04 Becca Stevens: »Regina« (GroundUP)
Die New Yorker Songwriterin widmet sich auf ihrem neuen Album, der Titel legt es schon nahe, den Königinnen. Dass sie damit nicht nur historische und tatsächliche Königinnen meint, versteht sich von selbst. Musikalisch findet sie für dieses kühne Vorhaben zu harmonisch reichhaltigen Liedern, die den Jazz genauso absorbiert haben wie legendäre Popsongs. »Regina« klingt wie ein Album gewordener Meisterklasse-Kurs in zeitgenössischem Songwriting ohne akademisch verkopft zu wirken.

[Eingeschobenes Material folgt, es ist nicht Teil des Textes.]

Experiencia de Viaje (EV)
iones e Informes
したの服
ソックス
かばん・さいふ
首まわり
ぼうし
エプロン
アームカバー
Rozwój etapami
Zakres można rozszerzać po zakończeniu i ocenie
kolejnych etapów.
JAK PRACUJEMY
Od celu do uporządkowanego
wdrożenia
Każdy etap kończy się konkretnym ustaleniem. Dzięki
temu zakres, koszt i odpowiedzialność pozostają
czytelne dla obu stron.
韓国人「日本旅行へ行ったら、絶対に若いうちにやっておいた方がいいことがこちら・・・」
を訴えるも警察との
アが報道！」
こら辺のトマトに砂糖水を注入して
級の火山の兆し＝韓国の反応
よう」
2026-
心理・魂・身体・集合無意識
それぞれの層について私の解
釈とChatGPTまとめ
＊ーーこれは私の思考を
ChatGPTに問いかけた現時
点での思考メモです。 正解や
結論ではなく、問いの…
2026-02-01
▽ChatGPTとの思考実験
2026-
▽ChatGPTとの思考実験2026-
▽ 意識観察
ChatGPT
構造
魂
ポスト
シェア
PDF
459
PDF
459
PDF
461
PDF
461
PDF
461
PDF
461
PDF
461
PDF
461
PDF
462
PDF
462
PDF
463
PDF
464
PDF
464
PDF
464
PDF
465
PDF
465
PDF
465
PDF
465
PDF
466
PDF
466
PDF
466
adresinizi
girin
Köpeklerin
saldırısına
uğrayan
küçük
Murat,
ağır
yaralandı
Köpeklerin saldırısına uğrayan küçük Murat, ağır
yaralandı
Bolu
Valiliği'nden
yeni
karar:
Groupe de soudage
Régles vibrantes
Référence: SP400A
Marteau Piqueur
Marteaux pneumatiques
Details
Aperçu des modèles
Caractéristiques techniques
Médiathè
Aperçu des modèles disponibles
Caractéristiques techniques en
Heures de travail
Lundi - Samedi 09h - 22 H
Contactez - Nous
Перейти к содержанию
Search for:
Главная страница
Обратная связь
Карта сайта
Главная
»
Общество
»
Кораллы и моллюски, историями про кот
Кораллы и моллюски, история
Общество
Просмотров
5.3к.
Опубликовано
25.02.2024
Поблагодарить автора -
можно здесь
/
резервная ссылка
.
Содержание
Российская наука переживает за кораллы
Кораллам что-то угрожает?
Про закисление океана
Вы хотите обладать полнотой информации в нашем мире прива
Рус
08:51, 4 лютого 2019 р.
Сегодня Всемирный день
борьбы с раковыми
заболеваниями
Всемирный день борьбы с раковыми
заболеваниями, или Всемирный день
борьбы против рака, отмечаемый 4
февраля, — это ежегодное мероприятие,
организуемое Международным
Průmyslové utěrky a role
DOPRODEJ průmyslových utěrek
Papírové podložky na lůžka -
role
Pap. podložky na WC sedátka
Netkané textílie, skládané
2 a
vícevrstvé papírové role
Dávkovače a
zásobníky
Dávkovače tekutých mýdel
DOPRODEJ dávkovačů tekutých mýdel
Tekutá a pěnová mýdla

05 The Hirsch Effekt: »Eskapist« (Long Branch Records)
Was jetzt? Hamburger Schule trifft auf progressiven Metal? Womöglich. Doch die Melange schmeckt und haut einen schlicht vom Hocker. In Sachen Riffs macht der Band aus Hannover niemand was vor und die Tracks sind, trotz teilweiser Ûberlänge, konzise und meisterlisch arrangiert. Das ist komplexe Hassmusik für offene Ohren.

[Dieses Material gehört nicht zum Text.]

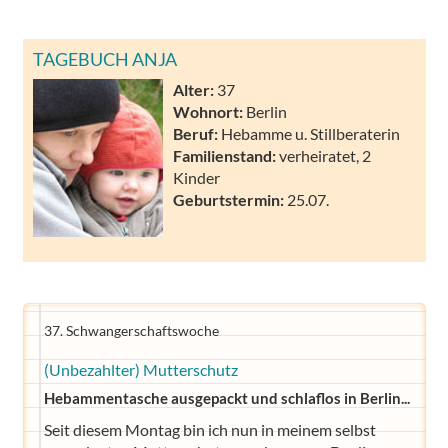
TAGEBUCH ANJA
Alter:
37
Wohnort:
Berlin
Beruf:
Hebamme u. Stillberaterin
Familienstand:
verheiratet, 2
Kinder
Geburtstermin:
25.07.
37. Schwangerschaftswoche
(Unbezahlter) Mutterschutz
Hebammentasche ausgepackt und schlaflos in Berlin...
Seit diesem Montag bin ich nun in meinem selbst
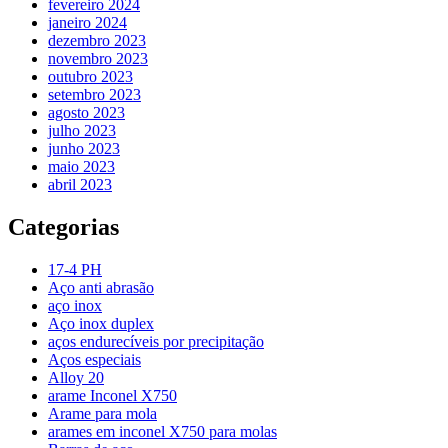
fevereiro 2024
janeiro 2024
dezembro 2023
novembro 2023
outubro 2023
setembro 2023
agosto 2023
julho 2023
junho 2023
maio 2023
abril 2023
Categorias
17-4 PH
Aço anti abrasão
aço inox
Aço inox duplex
aços endurecíveis por precipitação
Aços especiais
Alloy 20
arame Inconel X750
Arame para mola
arames em inconel X750 para molas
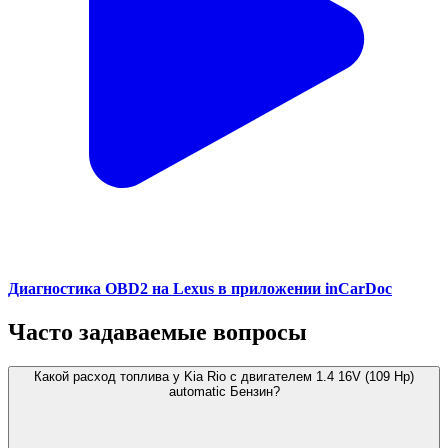
Диагностика OBD2 на Lexus в приложении inCarDoc
Часто задаваемые вопросы
Какой расход топлива у Kia Rio с двигателем 1.4 16V (109 Hp)
automatic Бензин?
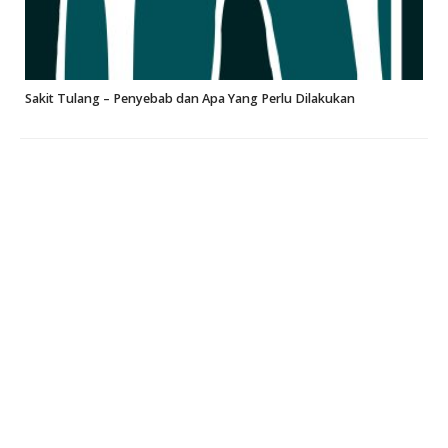
Sakit Tulang – Penyebab dan Apa Yang Perlu Dilakukan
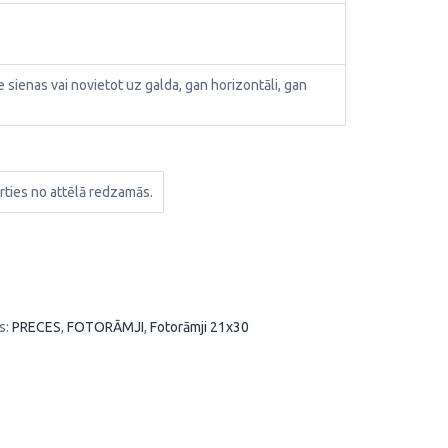
ie sienas vai novietot uz galda, gan horizontāli, gan
rties no attēlā redzamās.
s:
PRECES
,
FOTORĀMJI
,
Fotorāmji 21x30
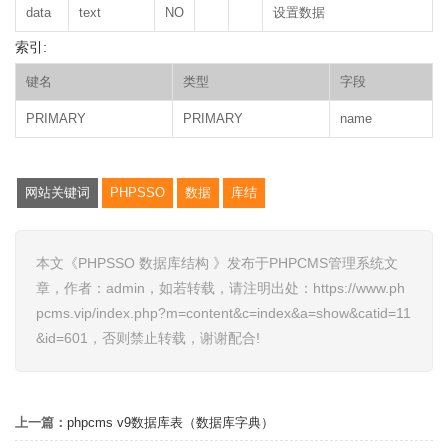
data
text
NO
设置数据
索引:
键名
类型
字段
PRIMARY
PRIMARY
name
网站关键词
PHPSSO
数据
库结
本文《PHPSSO 数据库结构 》发布于PHPCMS管理系统文
章，作者：admin，如若转载，请注明出处：https://www.ph
pcms.vip/index.php?m=content&c=index&a=show&catid=11
&id=601，否则禁止转载，谢谢配合!
上一篇：
phpcms v9数据库表（数据库字典）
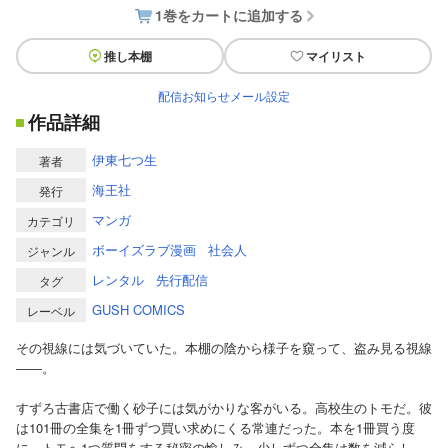
1巻をカートに追加する
推し本棚
マイリスト
配信お知らせメール設定
作品詳細
伊東七つ生
著者
海王社
発行
マンガ
カテゴリ
ボーイズラブ漫画
社会人
ジャンル
レンタル
先行配信
タグ
GUSH COMICS
レーベル
その視線には気づいていた。本棚の陰から様子を窺って、盗み見る視線
――。
すずろ古書店で働く砂子には気がかりな客がいる。高校生のトモだ。彼
は101冊の全集を1冊ずつ買い求めにくる常連だった。本を1冊買う度
に、トモへ1つ質問をする秘密の愉しみ。少しずつ全集は数を減らし、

06 Barbara Hannigan: »Crazy Girl Crazy« (Alpha Classics)
Dieser Frau gelingt offenbar alles. Nicht genug damit, dass sie eine brillante Interpretin von klassischer und zeitgenössischer Musik gleichermaßen ist, hat sie vor wenigen Jahren auch noch erfolgreich mit dem Dirigieren begonnen. Dass sie zum Teil singt und dirigiert ist ein Novum. Auf dem vorliegenden Dirigat-Gesang-Debütalbum wildert sie im Bereich der avantgardistischen Stimmexperimente, bei dezent neutönenden Klassikern und im weiten Feld des Jazz.

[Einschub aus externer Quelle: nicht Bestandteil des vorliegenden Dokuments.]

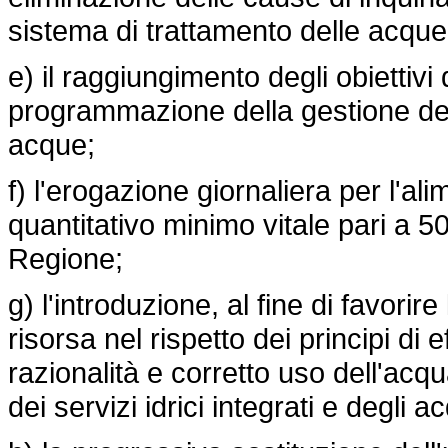
sistema di trattamento delle acque r
e) il raggiungimento degli obiettivi 
programmazione della gestione delle
acque;
f) l'erogazione giornaliera per l'a
quantitativo minimo vitale pari a 50 
Regione;
g) l'introduzione, al fine di favorire 
risorsa nel rispetto dei principi di 
razionalità e corretto uso dell'acqu
dei servizi idrici integrati e degli ac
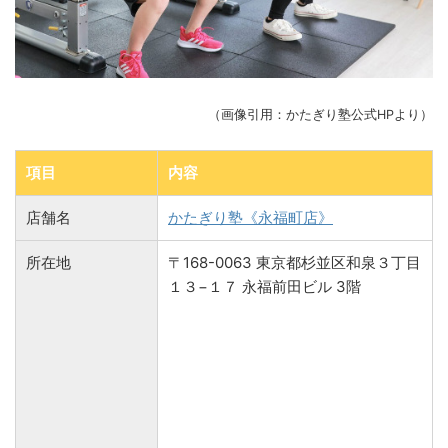
（画像引用：かたぎり塾公式HPより）
項目
内容
店舗名
かたぎり塾《永福町店》
所在地
〒168-0063 東京都杉並区和泉３丁目
１３−１７ 永福前田ビル 3階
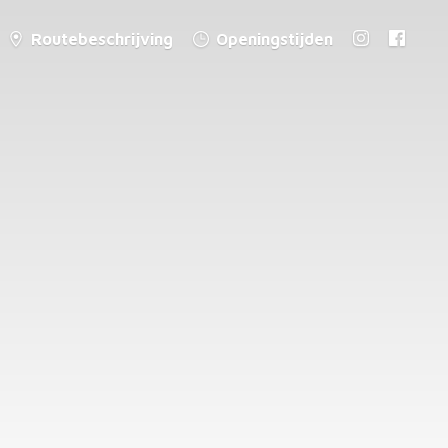
Routebeschrijving
Openingstijden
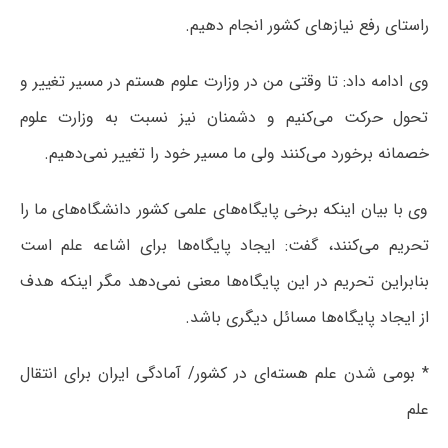
راستای رفع نیازهای کشور انجام دهیم.
وی ادامه داد: تا وقتی من در وزارت علوم هستم در مسیر تغییر و
تحول حرکت می‌کنیم و دشمنان نیز نسبت به وزارت علوم
خصمانه برخورد می‌کنند ولی ما مسیر خود را تغییر نمی‌دهیم.
وی با بیان اینکه برخی پایگاه‌های علمی کشور دانشگاه‌های ما را
تحریم می‌کنند، گفت: ایجاد پایگاه‌ها برای اشاعه علم است
بنابراین تحریم در این پایگاه‌ها معنی نمی‌دهد مگر اینکه هدف
از ایجاد پایگاه‌ها مسائل دیگری باشد.
* بومی شدن علم هسته‌ای در کشور/ آمادگی ایران برای انتقال
علم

07 Julien Baker: »Turn Out The Lights« (Matador Records)
Die 1995 geborene Songwriterin Julien Baker serviert auf ihrem zweiten Soloalbum Musik für unglückliche und hochsensible Zuhausebleiber. In diesem Zusammenhang sind ihr einige der besten Post-Emo-Folksongs der letzten Jahre gelungen. Selten hat man so gerne und bereitwillig beim Musikhören geweint und zuvor bereits lange geplante Treffen mit Freunden abgesagt.

08 Björk: »Utopia« (Embassy of Music)
Björk halluziniert auf »Utopia« von einem Matriarchat im Irgendwo. Um dieses zu vertonen, hat sie ein 12-köpfiges Flötenorchester gegründet, natürlich nur mit Frauen besetzt. Einzig der männliche Produzent Arca hatte Zutritt zu dieser Weiberwirtschaft. Das Zusammentreffen von Björk und Arca war auch schon beim Vorgängeralbum ein absoluter Glücksgriff. »Utopia« ist eines der besten Björk-Alben der letzten 20 Jahre geworden.

09 5K HD: »And To In A« (Seayou Records)
5K HD sind dem Wesen nach Kompost 3 und Mira Lu Kovacs. Doch das Ganze ist mehr als die Summe der einzelnen Teile. Mira Lu Kovacs, ansonsten vor allem bekannt mit Schmieds Puls, lässt sich erstmals voll auf Stimmexperimente und Sounds ein, während Kompost 3 so songdienlich wie kaum sonst agieren. Insgesamt ergibt diese Kombination eines der interessantesten Alben einer österreichischen Band seit gefühlt sehr langer Zeit.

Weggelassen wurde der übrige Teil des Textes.